Editor Shawn Cunningham of The Chester Telegraph – one of Vermont’s strong online community newspapers – has been regularly reporting on the work of the commission, which was created in the final days of the 2024 legislature to find a path out of Vermont’s school spending morass.
In today’s post, Cunningham shares a State of Vermont pie chart of the FY2024 $2.1 billion school revenue sources:
- Non-homestead property tax $792 million
- Sales & use tax $595 million
- Homestead property tax $508 million
- Miscellaneous others
As noted in the October 2 VDC, both enrollment and test scores are down this year compared to last year. Vermont has the highest staff-to-student ratio (4.4: 1) in the country. Gov. Phil Scott has said property owners will likely be looking at another double-digit property tax increase next year, over and above this year’s average 14% homestead property tax hike.

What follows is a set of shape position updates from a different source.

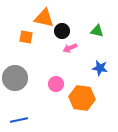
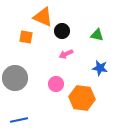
orange triangle: moved 1 px left, 1 px up; rotated 10 degrees clockwise
green triangle: moved 4 px down
pink arrow: moved 4 px left, 6 px down
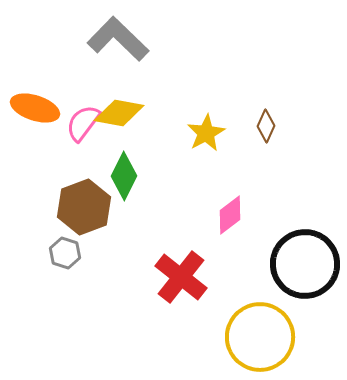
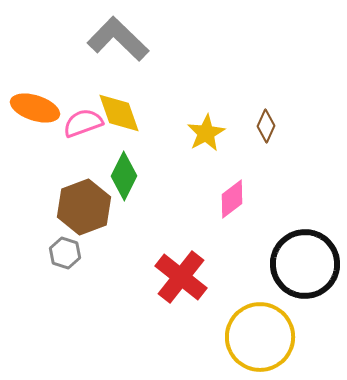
yellow diamond: rotated 60 degrees clockwise
pink semicircle: rotated 33 degrees clockwise
pink diamond: moved 2 px right, 16 px up
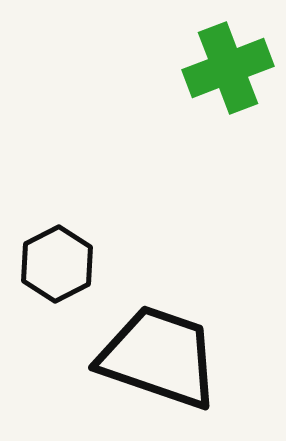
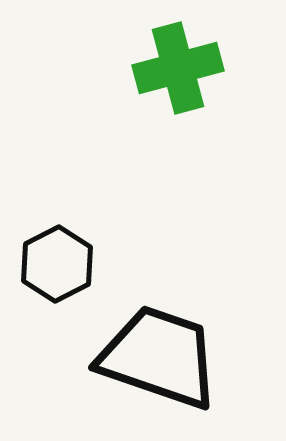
green cross: moved 50 px left; rotated 6 degrees clockwise
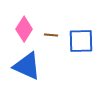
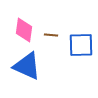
pink diamond: moved 1 px down; rotated 25 degrees counterclockwise
blue square: moved 4 px down
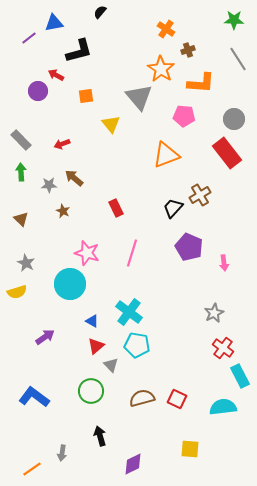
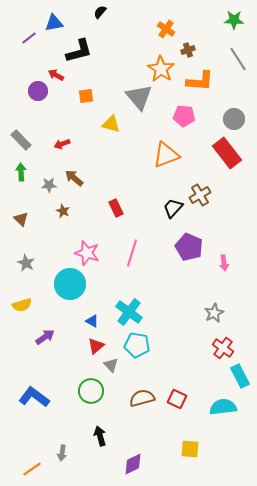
orange L-shape at (201, 83): moved 1 px left, 2 px up
yellow triangle at (111, 124): rotated 36 degrees counterclockwise
yellow semicircle at (17, 292): moved 5 px right, 13 px down
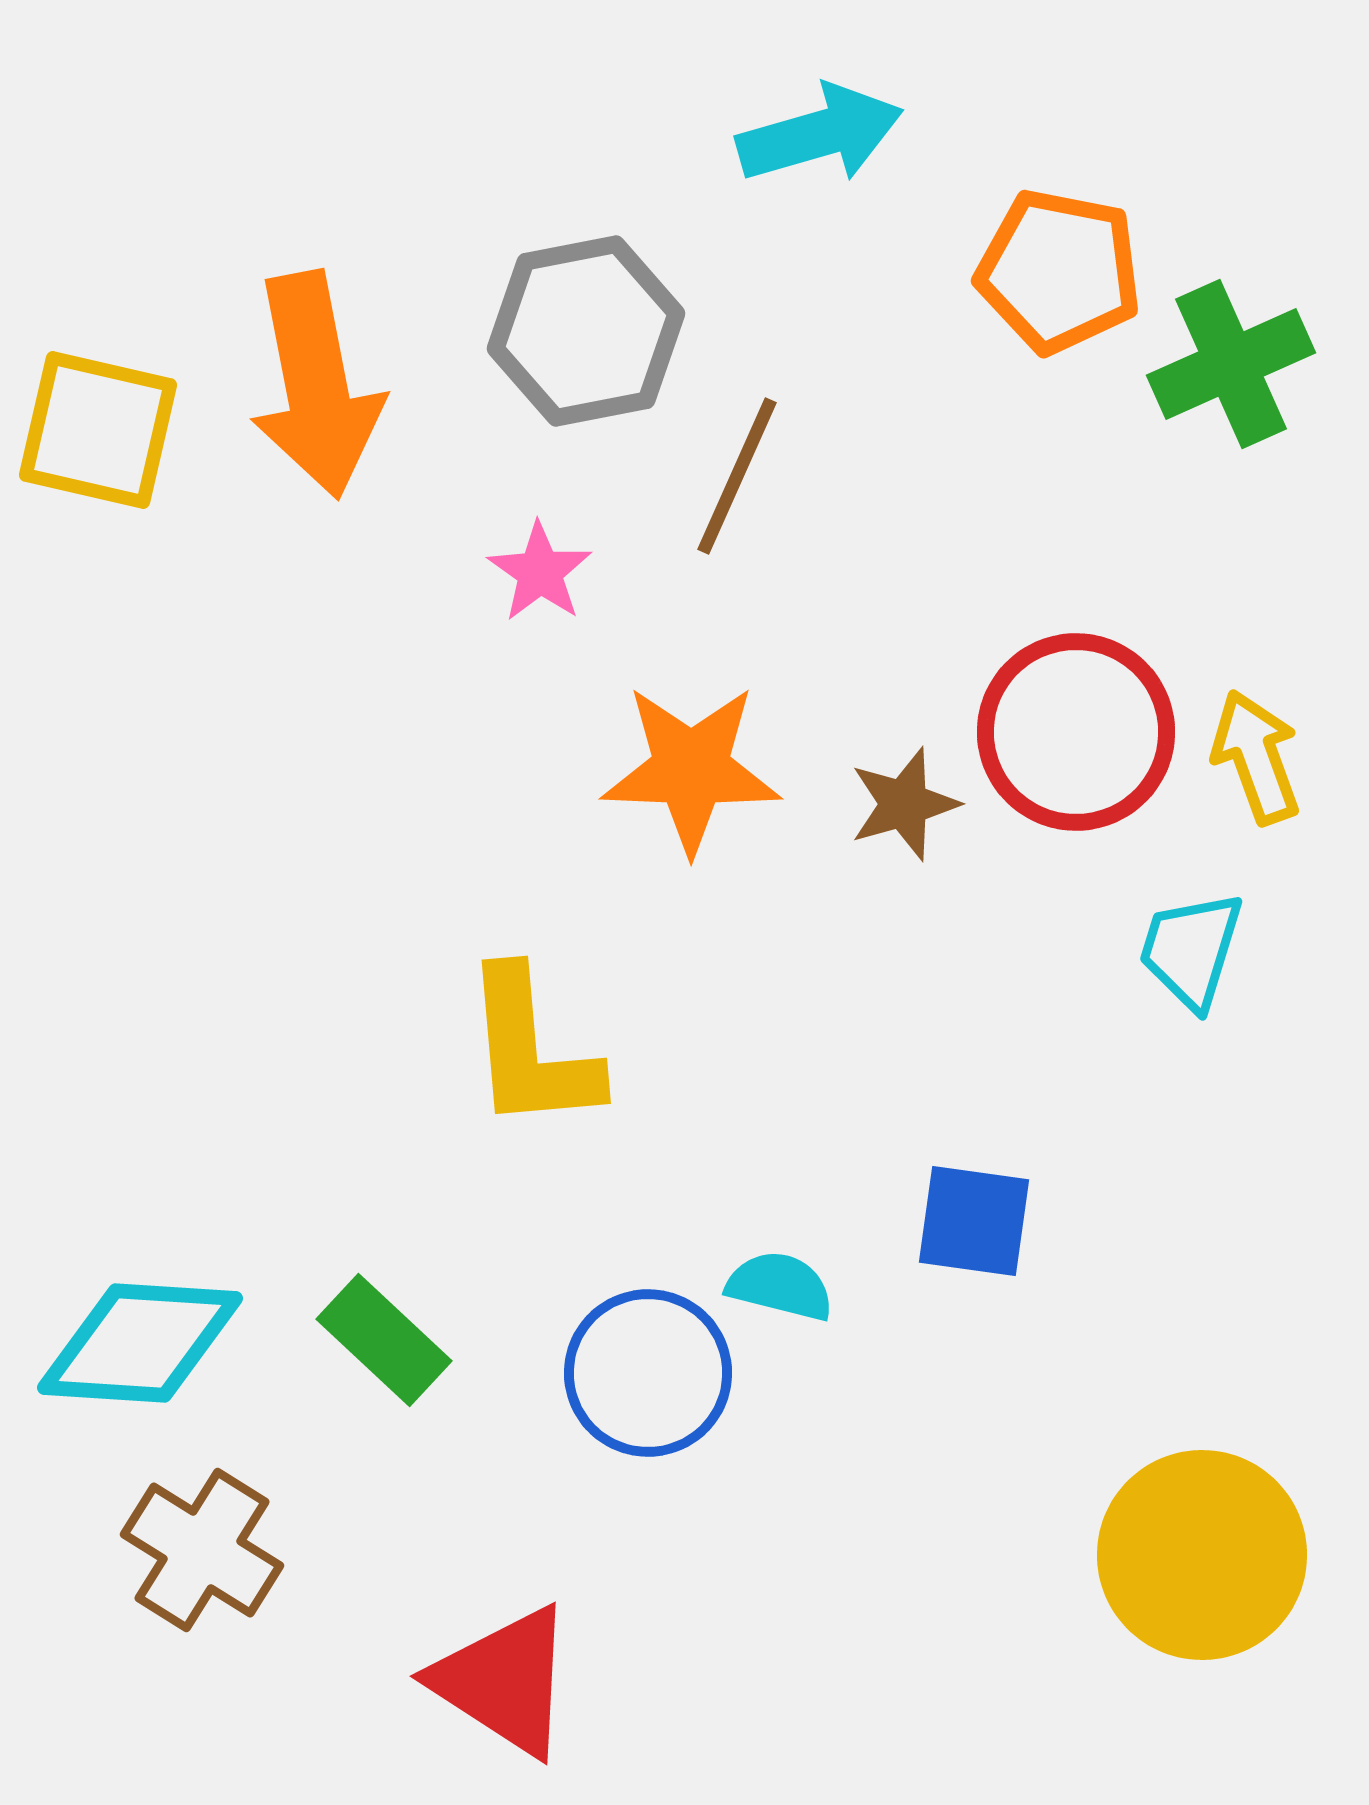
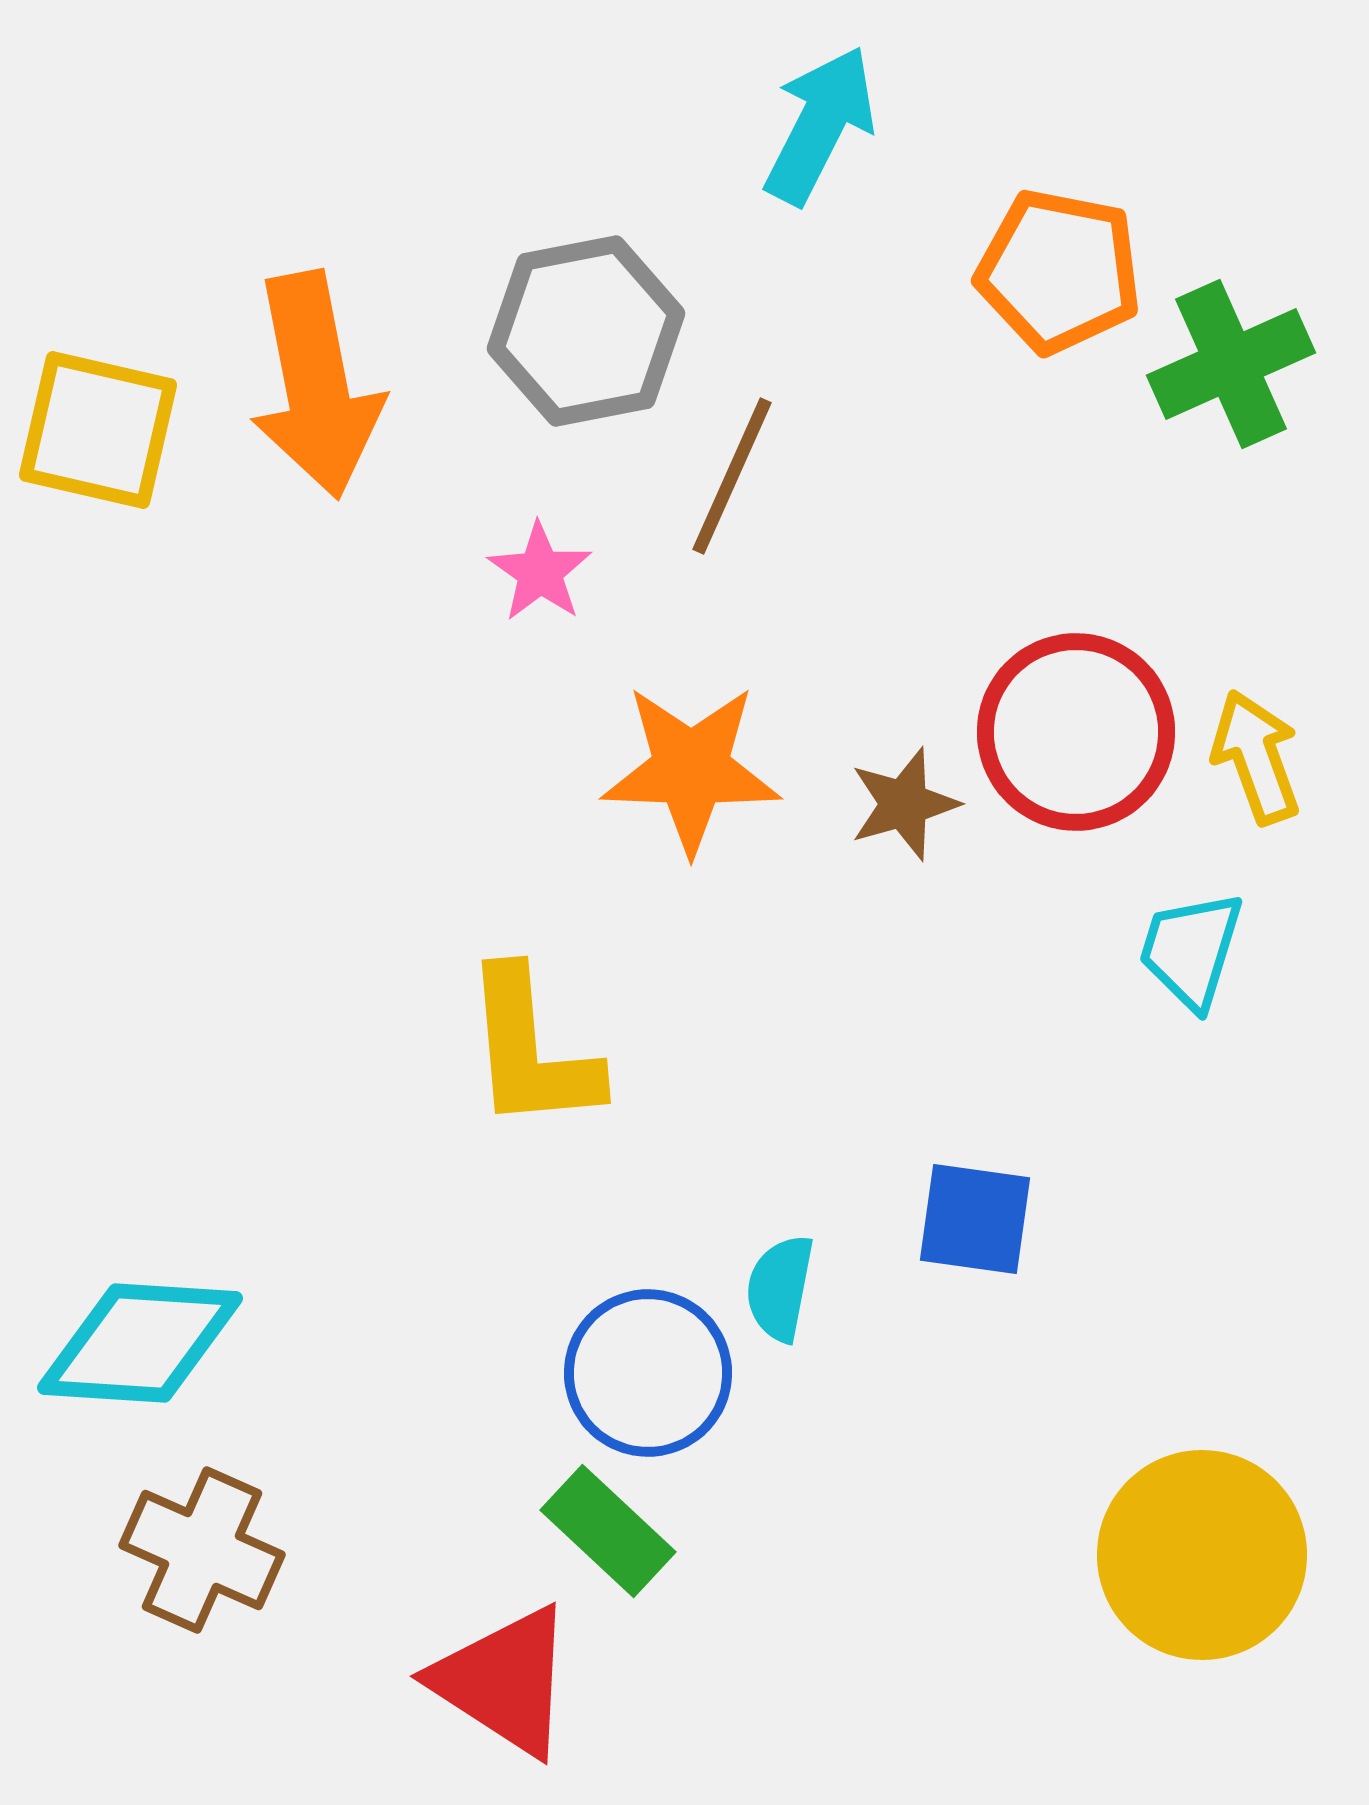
cyan arrow: moved 9 px up; rotated 47 degrees counterclockwise
brown line: moved 5 px left
blue square: moved 1 px right, 2 px up
cyan semicircle: moved 2 px down; rotated 93 degrees counterclockwise
green rectangle: moved 224 px right, 191 px down
brown cross: rotated 8 degrees counterclockwise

The Telegraph story listed the ‘brainstorming’ ideas for controlling school spending solicited by the chair from (anonymous) commission members, published below verbatim:
- Control employee health-care costs, including returning bargaining to local districts
- Look at ways to control tuition costs – especially out-of-state tuition
- Find optimal sizes of schools and classes and close small schools
- Make adjustments at AOE to cut administrative costs at the district level
- Base education financing on the income tax and tax high earners more
- Find ways to reduce special education costs including more support for younger students to avoid the need later
- Look at the needs for construction and upkeep of facilities
- Make the education fund for education only by moving services schools are obliged to provide to other agencies.
None of these recommendations specifically raise the lowest-in-the-nation staff/student radio, although ‘find optimal sizes of school and classes’ at least suggests the possibility of larger class sizes.